THE LEAST ROMANTIC ANNIVERSARY POST EVER
I’ve been in a low grade agitated state of panic since I woke up this morning.
I got up, the house still quiet, 4 of our kids are off in Ontario having adventures, our eldest is 13 now so she does this sleeping thing that is just magical and Katherine well, she will sleep as long as I let her.
I love when the house is quiet like this early in the morning. It’s when the words come most easily. It’s when I’m most honest with myself, when I have the most to give. So by all accounts I should have been the most chill.
And yet here I am. Kind of off my game, feeling the pressure to create something. And not just something, but something special.
Because today is our wedding anniversary.
This is the day when I express to the world just how amazing my wife is, how lucky we are, how no one makes my heart go pitter patter like hers does. It’s when I tell her that no one makes me feel more safe than she does, that she is my sun and my moon and all of the things.
And she is. God she is. I am so lucky.
The woman is a badass boss, she can write like the dickens and have you seen her? My wife is funny, sharp, sexy, brilliant and compassionate. She also happens to be an amazing mother, and provider for our family.
All of those things are true.
But that’s only one half of the story.
The other half is that even though she is all of these amazing things, and I am as close to perfect as one human can be, marriage is still a ferocious beast.
We fight, she cries, I yell, she yells, I am a grouchy old man, that’s still part of things. A real part of things, like we had a fight in the bath last night about absolutely NOTHING and I’m pretty sure it was my fault, but I don’t even quite know what happened.
So when I woke up this morning to my quiet sleepy house, and thought about coming on the internet to declare my undying love to the love of my life, it made me panicky. Not because my love is not undying. Not because Katherine North isn’t the one I want to spend my life with always and forever and even after that.

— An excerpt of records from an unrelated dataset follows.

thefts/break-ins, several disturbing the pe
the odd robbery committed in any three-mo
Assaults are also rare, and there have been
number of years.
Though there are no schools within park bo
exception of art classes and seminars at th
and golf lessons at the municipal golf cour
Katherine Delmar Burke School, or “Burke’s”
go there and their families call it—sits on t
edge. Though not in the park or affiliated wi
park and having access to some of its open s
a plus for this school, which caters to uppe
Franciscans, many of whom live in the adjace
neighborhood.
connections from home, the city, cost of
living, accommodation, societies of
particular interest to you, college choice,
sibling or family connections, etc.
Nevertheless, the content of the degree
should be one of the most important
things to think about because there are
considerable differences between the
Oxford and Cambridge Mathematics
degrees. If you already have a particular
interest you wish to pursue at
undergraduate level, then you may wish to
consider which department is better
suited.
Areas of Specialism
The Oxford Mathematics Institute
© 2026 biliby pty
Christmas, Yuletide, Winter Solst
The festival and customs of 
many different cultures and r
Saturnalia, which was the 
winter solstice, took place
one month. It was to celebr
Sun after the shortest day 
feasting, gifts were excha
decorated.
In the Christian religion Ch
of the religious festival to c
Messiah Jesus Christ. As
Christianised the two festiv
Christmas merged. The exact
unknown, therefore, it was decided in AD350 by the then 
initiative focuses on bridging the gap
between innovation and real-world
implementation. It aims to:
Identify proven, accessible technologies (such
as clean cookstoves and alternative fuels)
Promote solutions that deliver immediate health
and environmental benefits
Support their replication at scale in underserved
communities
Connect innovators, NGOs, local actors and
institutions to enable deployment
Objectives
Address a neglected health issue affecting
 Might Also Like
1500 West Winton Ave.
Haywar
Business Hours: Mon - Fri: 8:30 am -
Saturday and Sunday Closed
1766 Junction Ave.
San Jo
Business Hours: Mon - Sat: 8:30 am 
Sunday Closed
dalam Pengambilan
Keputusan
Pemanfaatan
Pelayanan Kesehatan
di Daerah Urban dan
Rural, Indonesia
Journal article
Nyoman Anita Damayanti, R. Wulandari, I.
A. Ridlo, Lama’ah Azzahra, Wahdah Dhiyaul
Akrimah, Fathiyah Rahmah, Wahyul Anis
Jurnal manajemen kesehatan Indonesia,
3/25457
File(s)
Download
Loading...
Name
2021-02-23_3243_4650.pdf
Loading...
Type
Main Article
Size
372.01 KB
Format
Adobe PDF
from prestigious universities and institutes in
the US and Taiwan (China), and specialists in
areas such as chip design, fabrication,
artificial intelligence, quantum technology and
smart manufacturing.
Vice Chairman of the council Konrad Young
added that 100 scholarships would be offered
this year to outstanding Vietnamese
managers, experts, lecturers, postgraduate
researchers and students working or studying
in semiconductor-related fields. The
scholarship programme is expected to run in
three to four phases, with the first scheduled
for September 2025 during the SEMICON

I don’t want to be another person not telling you the full story on the internet.
I don’t want to be another person making you feel bad that your relationship isn’t everything that instagram says it should be.
Instead I want to tell you that we fight, a lot
We’re complicated, passionate humans, and she’s not nearly as romantic, or touchy feely as I’d like her to be, and I’m not nearly as secure and independent as she’d like me to be. We have so many flaws as a couple, there’s no doubt about it.

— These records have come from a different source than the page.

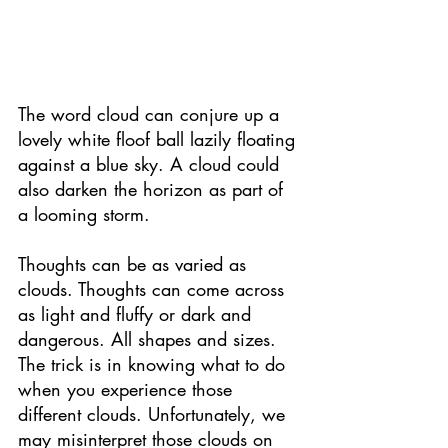
The word cloud can conjure up a 
lovely white floof ball lazily floating 
against a blue sky. A cloud could 
also darken the horizon as part of 
a looming storm. 
Thoughts can be as varied as 
clouds. Thoughts can come across 
as light and fluffy or dark and 
dangerous. All shapes and sizes. 
The trick is in knowing what to do 
when you experience those 
different clouds. Unfortunately, we 
may misinterpret those clouds on 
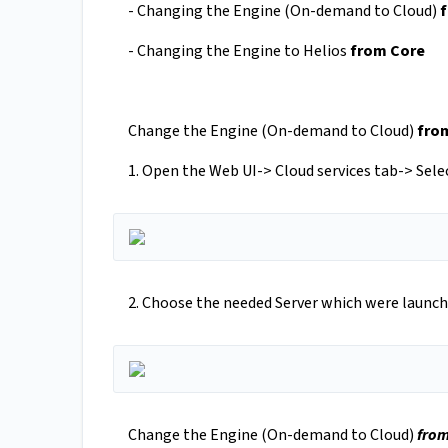
- Changing the Engine (On-demand to Cloud)
- Changing the Engine to Helios
from Core
Change the Engine (On-demand to Cloud)
from
1. Open the Web UI-> Cloud services tab-> Sel
2. Choose the needed Server which were launch
Change the Engine (On-demand to Cloud)
from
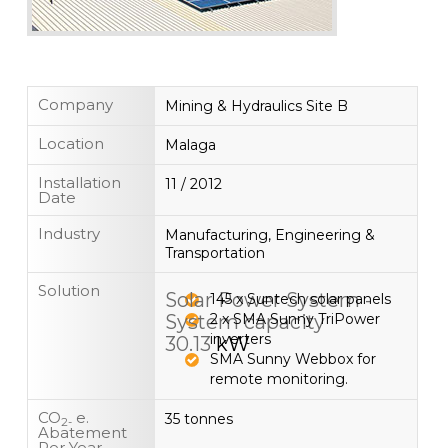
Company
Mining & Hydraulics Site B
Location
Malaga
Installation
11 / 2012
Date
Industry
Manufacturing, Engineering &
Transportation
Solution
Solar Power System -
145 x Suntech solar panels
System capacity
2 x SMA Sunny TriPower
inverters
30.13
kW
SMA Sunny Webbox for
remote monitoring.
CO
e.
35 tonnes
2-
Abatement
Per Year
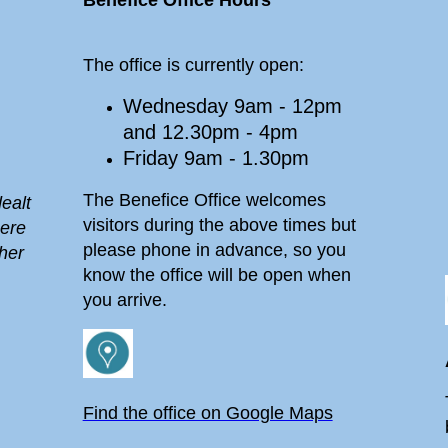
Benefice Office Hours
The office is currently open:
Wednesday 9am - 12pm
and 12.30pm - 4pm
Friday 9am - 1.30pm
The Benefice Office welcomes
ealt
visitors during the above times but
here
please phone in advance, so you
her
know the office will be open when
you arrive.
Find the office on Google Maps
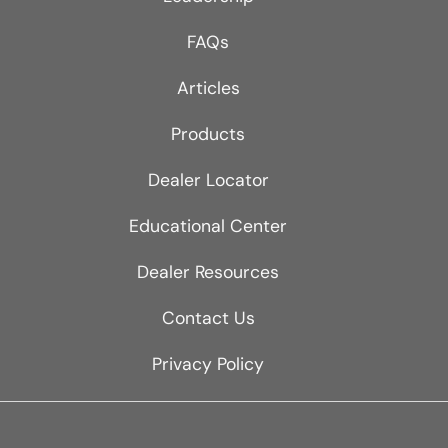
FAQs
Articles
Products
Dealer Locator
Educational Center
Dealer Resources
Contact Us
Privacy Policy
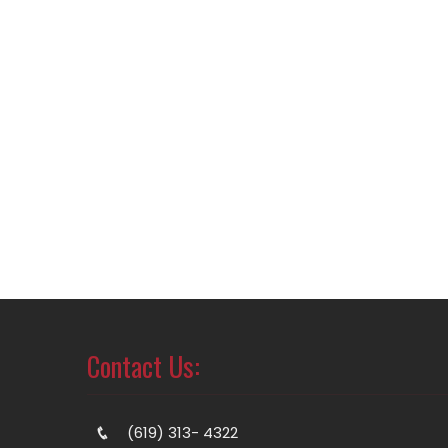
Contact Us:
(619) 313- 4322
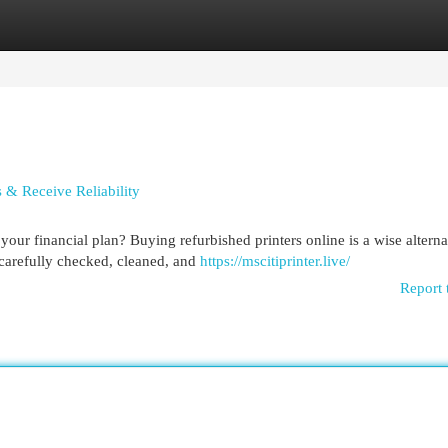
egories
Register
Login
 & Receive Reliability
our financial plan? Buying refurbished printers online is a wise alterna
carefully checked, cleaned, and
https://mscitiprinter.live/
Report 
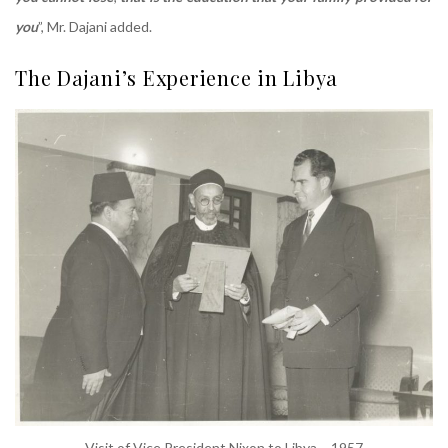
you
”, Mr. Dajani added.
The Dajani’s Experience in Libya
Visit of Vice President Nixon to Libya – 1957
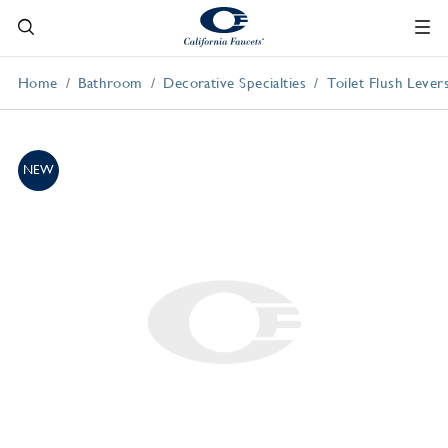
Home
Bathroom
Decorative Specialties
Toilet Flush Lever
NEW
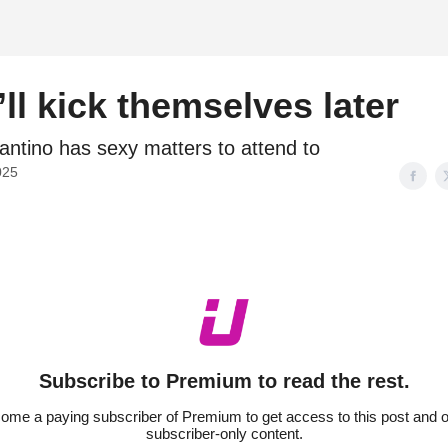
d
ll kick themselves later
fantino has sexy matters to attend to
025
Subscribe to Premium to read the rest.
ome a paying subscriber of Premium to get access to this post and o
subscriber-only content.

But I want every single one of her flaws. I want her “when I’m sick I only throw my dirty Kleenex in a pile on the ground by my bed, even if you put the trashcan right there.” And I want her “need to have all the flowers everywhere” and I want her “talking about opt-in’s and launch strategy in the bath when I’m very naked and trying to do things other than talk launch strategies” and I want her “late for almost everything and calling it fashionable.”
All of these things will likely drive me crazy for ever and always and even after that. And I wouldn’t have it any other way.
So maybe this is the least romantic anniversary post ever, but I love you Katherine. And I’m so grateful to be yours, even when you’re making me late.